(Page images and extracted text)
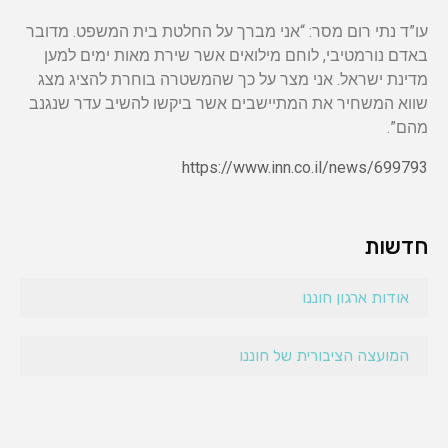
עו”ד נתי רום מסר: “אני מברך על החלטת בית המשפט. מדובר
באדם נורמטיבי, לוחם מילואים אשר שירת מאות ימים למען
מדינת ישראל. אני מצר על כך שהמשטרה בוחרת להציג מצג
שווא המשחיר את המתיישבים אשר ביקשו להשיב עדר שנגנב
מהם”.
https://www.inn.co.il/news/699793
חדשות
אודות ארגון חוננו
המועצה הציבורית של חוננו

### TASK DETAILS
What you return must match the entries above exactly, apart from the pictures, which are left out.

### RESPONSE
עו”ד נתי רום מסר: “אני מברך על החלטת בית המשפט. מדובר
באדם נורמטיבי, לוחם מילואים אשר שירת מאות ימים למען
מדינת ישראל. אני מצר על כך שהמשטרה בוחרת להציג מצג
שווא המשחיר את המתיישבים אשר ביקשו להשיב עדר שנגנב
מהם”.
https://www.inn.co.il/news/699793
חדשות
אודות ארגון חוננו
המועצה הציבורית של חוננו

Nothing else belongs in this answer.